AIM： TO determine whether -1195 A→G and/or -765 G→C polymorphisms in Cyclooxygenase-2 CCOX-2） may have a risk modifying effect on the development of esophageal carcinoma in a Dutch Caucasian population. METHODS： Two study groups were recruited, 252 patients with esophageal carcinoma and 240 healthy controls, matched for race, age, gender and recruiting area. DNA was isolated from whole blood and used for genotyping. PCR products were digested with restriction enzymes and products were analyzed by agarose gel electrophoresis.

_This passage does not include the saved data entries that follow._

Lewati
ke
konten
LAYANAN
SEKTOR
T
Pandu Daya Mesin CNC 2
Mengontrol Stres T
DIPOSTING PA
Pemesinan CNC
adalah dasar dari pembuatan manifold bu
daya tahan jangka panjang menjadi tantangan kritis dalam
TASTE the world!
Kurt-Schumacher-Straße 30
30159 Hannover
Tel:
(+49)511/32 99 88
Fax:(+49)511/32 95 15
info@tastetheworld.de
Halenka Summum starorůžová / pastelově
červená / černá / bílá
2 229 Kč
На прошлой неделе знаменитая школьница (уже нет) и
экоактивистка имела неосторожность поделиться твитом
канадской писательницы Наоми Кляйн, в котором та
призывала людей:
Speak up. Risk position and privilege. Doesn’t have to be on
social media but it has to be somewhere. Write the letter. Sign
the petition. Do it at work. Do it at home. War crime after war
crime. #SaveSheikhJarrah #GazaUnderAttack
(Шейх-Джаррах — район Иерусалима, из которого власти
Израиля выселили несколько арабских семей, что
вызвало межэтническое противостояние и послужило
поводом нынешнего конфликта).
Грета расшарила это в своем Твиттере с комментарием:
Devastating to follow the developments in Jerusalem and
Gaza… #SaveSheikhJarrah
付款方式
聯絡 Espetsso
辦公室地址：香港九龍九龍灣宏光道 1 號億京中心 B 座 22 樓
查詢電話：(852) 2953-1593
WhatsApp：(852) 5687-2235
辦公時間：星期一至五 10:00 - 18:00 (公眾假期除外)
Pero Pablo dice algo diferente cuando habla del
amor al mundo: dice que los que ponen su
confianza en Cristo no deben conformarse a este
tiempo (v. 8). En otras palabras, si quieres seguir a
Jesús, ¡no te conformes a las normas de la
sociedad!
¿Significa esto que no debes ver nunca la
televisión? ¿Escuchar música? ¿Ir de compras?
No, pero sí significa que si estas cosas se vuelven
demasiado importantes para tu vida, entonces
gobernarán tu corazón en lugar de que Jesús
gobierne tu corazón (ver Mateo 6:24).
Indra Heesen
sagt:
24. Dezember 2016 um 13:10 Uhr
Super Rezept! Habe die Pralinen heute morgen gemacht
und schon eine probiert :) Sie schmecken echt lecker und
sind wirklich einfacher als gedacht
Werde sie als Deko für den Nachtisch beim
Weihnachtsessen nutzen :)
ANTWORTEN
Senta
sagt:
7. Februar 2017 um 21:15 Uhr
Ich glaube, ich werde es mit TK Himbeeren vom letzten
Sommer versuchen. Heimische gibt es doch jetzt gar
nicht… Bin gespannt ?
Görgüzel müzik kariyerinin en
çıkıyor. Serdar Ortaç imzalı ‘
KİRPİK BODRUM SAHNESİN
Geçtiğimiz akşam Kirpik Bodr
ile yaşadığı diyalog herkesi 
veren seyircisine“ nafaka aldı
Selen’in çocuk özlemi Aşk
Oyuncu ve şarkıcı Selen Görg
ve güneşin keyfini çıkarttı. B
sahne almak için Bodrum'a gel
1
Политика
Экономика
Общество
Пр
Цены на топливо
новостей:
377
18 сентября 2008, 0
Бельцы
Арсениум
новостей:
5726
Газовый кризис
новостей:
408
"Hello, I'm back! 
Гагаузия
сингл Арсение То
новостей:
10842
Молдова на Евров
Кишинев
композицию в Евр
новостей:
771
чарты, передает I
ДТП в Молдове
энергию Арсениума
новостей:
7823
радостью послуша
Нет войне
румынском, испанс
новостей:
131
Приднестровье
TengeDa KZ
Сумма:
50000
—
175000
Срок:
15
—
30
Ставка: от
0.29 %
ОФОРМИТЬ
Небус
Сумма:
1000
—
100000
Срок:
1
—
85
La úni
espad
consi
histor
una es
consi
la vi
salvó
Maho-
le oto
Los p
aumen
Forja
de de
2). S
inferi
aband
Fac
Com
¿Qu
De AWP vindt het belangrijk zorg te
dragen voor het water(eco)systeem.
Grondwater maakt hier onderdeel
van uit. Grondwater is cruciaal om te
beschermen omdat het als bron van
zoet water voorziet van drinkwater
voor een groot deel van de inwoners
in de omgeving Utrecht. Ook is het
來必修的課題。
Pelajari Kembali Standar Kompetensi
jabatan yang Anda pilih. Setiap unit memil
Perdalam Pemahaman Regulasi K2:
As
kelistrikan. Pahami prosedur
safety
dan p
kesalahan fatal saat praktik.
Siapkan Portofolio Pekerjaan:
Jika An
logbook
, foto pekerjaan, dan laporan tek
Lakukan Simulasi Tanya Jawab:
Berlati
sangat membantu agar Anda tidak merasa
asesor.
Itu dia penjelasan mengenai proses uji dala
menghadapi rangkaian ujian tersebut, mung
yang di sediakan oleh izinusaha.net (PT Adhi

Odds ratios （OR） and 95% confidence intervals （CI） were estimated. RESULTS： The distribution of the -1195A→G polymorphism was significantly different in esophageal cancer patients compared to controls. The -1195 GG genotype resulted in a higher risk of developing esophageal adenocarcinoma （OR = 3.85, 95% CI： 1.45-10.3） compared with the -1195AA genotype as a reference. The -765 G→C genotype distribution was not different between the two groups. The GG/ GG haplotype was present more often in esophageal adenocarcinoma patients than in controls （OR = 3.45, 95% CI： 1.24-9.58; with AG/AG as a reference）. The same trends were observed in patients with squamous cell carcinomas, however, the results did not reach statistical significance. CONCLUSION： Presence of the COX-2 -1195 GG genotype and of the GG/GG haplotype may result in a higher risk of developing esophageal carcinoma.